🤖 AI Summary
Existing static multilingual benchmarks (e.g., Belebele, M-MMLU, M-GSM) poorly reflect large language models’ real-world cross-lingual functional capabilities and robustness. Method: We introduce two novel functional evaluation benchmarks—CL-GSM Symbolic (mathematical reasoning) and CL-IFEval (instruction following)—covering French, Spanish, Hindi, Arabic, and Yoruba, constructed via systematic translation and cultural adaptation from English originals. Contribution/Results: Experiments reveal substantial performance gaps: 17–24% between M-GSM and CL-GSM Symbolic, and 15–24% between Belebele and CL-IFEval, whereas M-MMLU and CL-IFEval differ by only 0.5–3%, confirming that static knowledge-based benchmarks overestimate functional proficiency. Our work is the first to empirically identify cross-lingual performance stability differences—Arabic and English exhibit the highest robustness—and establishes a more realistic, task-aligned paradigm for multilingual capability evaluation.
📝 Abstract
Multi-lingual competence in large language models is often evaluated via static data benchmarks such as Belebele, M-MMLU and M-GSM. However, these evaluations often fail to provide an adequate understanding of the practical performance and robustness of models across multi-lingual settings. In response, we create multi-lingual functional benchmarks -- Cross-Lingual Grade School Math Symbolic (CL-GSM Symbolic) and Cross-Lingual Instruction-Following Eval (CL-IFEval)-- by translating existing functional benchmark templates from English to five additional languages that span the range of resources available for NLP: French, Spanish, Hindi, Arabic and Yoruba.
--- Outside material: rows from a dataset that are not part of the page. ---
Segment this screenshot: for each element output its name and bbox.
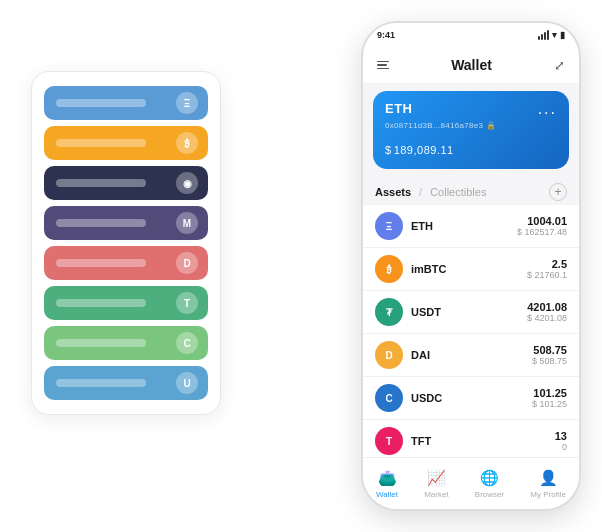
card-icon-7: U (176, 372, 198, 394)
asset-amount-main-usdt: 4201.08 (527, 301, 567, 313)
tab-divider: / (419, 186, 422, 198)
card-label-bar-4 (56, 259, 146, 267)
asset-amount-usd-eth: $ 162517.48 (517, 227, 567, 237)
asset-amount-usd-tft: 0 (555, 442, 567, 452)
asset-list: ΞETH1004.01$ 162517.48₿imBTC2.5$ 21760.1… (363, 205, 579, 457)
asset-icon-imbtc: ₿ (375, 255, 403, 283)
eth-card-name: ETH (385, 101, 413, 116)
asset-icon-tft: T (375, 427, 403, 455)
asset-item-usdc[interactable]: CUSDC101.25$ 101.25 (363, 377, 579, 420)
assets-header: Assets / Collectibles + (363, 177, 579, 205)
asset-name-imbtc: imBTC (411, 263, 527, 275)
nav-icon-wallet: 👛 (377, 468, 397, 488)
card-icon-0: Ξ (176, 92, 198, 114)
nav-icon-market: 📈 (426, 468, 446, 488)
nav-icon-browser: 🌐 (479, 468, 499, 488)
nav-item-my-profile[interactable]: 👤My Profile (530, 468, 566, 499)
asset-amount-main-imbtc: 2.5 (527, 258, 567, 270)
asset-amount-main-eth: 1004.01 (517, 215, 567, 227)
balance-prefix: $ (385, 144, 392, 156)
card-label-bar-1 (56, 139, 146, 147)
expand-icon[interactable]: ⤢ (554, 58, 565, 73)
battery-icon: ▮ (560, 30, 565, 40)
asset-amount-main-dai: 508.75 (532, 344, 567, 356)
asset-amounts-tft: 130 (555, 430, 567, 452)
card-label-bar-0 (56, 99, 146, 107)
asset-item-eth[interactable]: ΞETH1004.01$ 162517.48 (363, 205, 579, 248)
phone-body: ETH ... 0x08711d3B...8416a78e3 🔒 $189,08… (363, 83, 579, 457)
card-icon-6: C (176, 332, 198, 354)
card-icon-1: ₿ (176, 132, 198, 154)
status-time: 9:41 (377, 30, 395, 40)
eth-card-menu[interactable]: ... (538, 101, 557, 117)
asset-amounts-dai: 508.75$ 508.75 (532, 344, 567, 366)
phone-frame: 9:41 ▾ ▮ Wallet ⤢ (361, 21, 581, 511)
asset-name-dai: DAI (411, 349, 532, 361)
add-asset-button[interactable]: + (549, 183, 567, 201)
stack-card-0[interactable]: Ξ (44, 86, 208, 120)
asset-amount-usd-usdt: $ 4201.08 (527, 313, 567, 323)
phone-header: Wallet ⤢ (363, 47, 579, 83)
asset-amount-usd-imbtc: $ 21760.1 (527, 270, 567, 280)
card-icon-2: ◉ (176, 172, 198, 194)
asset-amount-main-tft: 13 (555, 430, 567, 442)
asset-amounts-imbtc: 2.5$ 21760.1 (527, 258, 567, 280)
card-label-bar-5 (56, 299, 146, 307)
asset-name-usdc: USDC (411, 392, 532, 404)
nav-label-browser: Browser (475, 490, 504, 499)
nav-label-wallet: Wallet (376, 490, 398, 499)
wallet-title: Wallet (451, 57, 492, 73)
asset-name-tft: TFT (411, 435, 555, 447)
asset-icon-usdc: C (375, 384, 403, 412)
eth-balance: $189,089.11 (385, 138, 557, 159)
nav-icon-my-profile: 👤 (538, 468, 558, 488)
wifi-icon: ▾ (552, 30, 557, 40)
status-bar: 9:41 ▾ ▮ (363, 23, 579, 47)
stack-card-4[interactable]: D (44, 246, 208, 280)
asset-name-eth: ETH (411, 220, 517, 232)
nav-item-browser[interactable]: 🌐Browser (475, 468, 504, 499)
asset-amounts-usdt: 4201.08$ 4201.08 (527, 301, 567, 323)
asset-amount-usd-dai: $ 508.75 (532, 356, 567, 366)
signal-icon (538, 30, 549, 40)
menu-icon[interactable] (377, 61, 389, 70)
assets-tabs: Assets / Collectibles (375, 186, 486, 198)
asset-icon-eth: Ξ (375, 212, 403, 240)
asset-item-usdt[interactable]: ₮USDT4201.08$ 4201.08 (363, 291, 579, 334)
nav-item-market[interactable]: 📈Market (424, 468, 448, 499)
tab-assets[interactable]: Assets (375, 186, 411, 198)
stack-card-3[interactable]: M (44, 206, 208, 240)
nav-label-my-profile: My Profile (530, 490, 566, 499)
card-label-bar-6 (56, 339, 146, 347)
asset-item-tft[interactable]: TTFT130 (363, 420, 579, 457)
stack-card-6[interactable]: C (44, 326, 208, 360)
asset-item-dai[interactable]: DDAI508.75$ 508.75 (363, 334, 579, 377)
stack-card-7[interactable]: U (44, 366, 208, 400)
card-icon-3: M (176, 212, 198, 234)
asset-item-imbtc[interactable]: ₿imBTC2.5$ 21760.1 (363, 248, 579, 291)
card-label-bar-7 (56, 379, 146, 387)
card-label-bar-3 (56, 219, 146, 227)
asset-icon-usdt: ₮ (375, 298, 403, 326)
card-icon-4: D (176, 252, 198, 274)
card-label-bar-2 (56, 179, 146, 187)
tab-collectibles[interactable]: Collectibles (430, 186, 486, 198)
card-icon-5: T (176, 292, 198, 314)
asset-amount-usd-usdc: $ 101.25 (532, 399, 567, 409)
asset-name-usdt: USDT (411, 306, 527, 318)
nav-label-market: Market (424, 490, 448, 499)
asset-amount-main-usdc: 101.25 (532, 387, 567, 399)
stack-card-2[interactable]: ◉ (44, 166, 208, 200)
eth-address: 0x08711d3B...8416a78e3 🔒 (385, 121, 557, 130)
balance-amount: 189,089.11 (394, 144, 454, 156)
asset-amounts-usdc: 101.25$ 101.25 (532, 387, 567, 409)
stack-card-1[interactable]: ₿ (44, 126, 208, 160)
asset-amounts-eth: 1004.01$ 162517.48 (517, 215, 567, 237)
card-stack: Ξ₿◉MDTCU (31, 71, 221, 415)
bottom-nav: 👛Wallet📈Market🌐Browser👤My Profile (363, 457, 579, 509)
asset-icon-dai: D (375, 341, 403, 369)
status-icons: ▾ ▮ (538, 30, 565, 40)
eth-balance-card[interactable]: ETH ... 0x08711d3B...8416a78e3 🔒 $189,08… (373, 91, 569, 169)
stack-card-5[interactable]: T (44, 286, 208, 320)
nav-item-wallet[interactable]: 👛Wallet (376, 468, 398, 499)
Our results reveal that some static multi-lingual benchmarks capture functional performance much more closely than others (i.e. across models, there is a 24%, 17% and 18% decrease in performance between M-GSM and CL-GSM Symbolic in English, French and Spanish respectively; similarly there's a 15 - 24% performance drop across languages between Belebele and CL-IFEval, and only a 0.5% to 3% performance drop between M-MMLU and CL-IFEval). Similarly, we find that model robustness across languages varies significantly, with certain languages (eg. Arabic, English) being the most consistently well performing across evaluation iterations.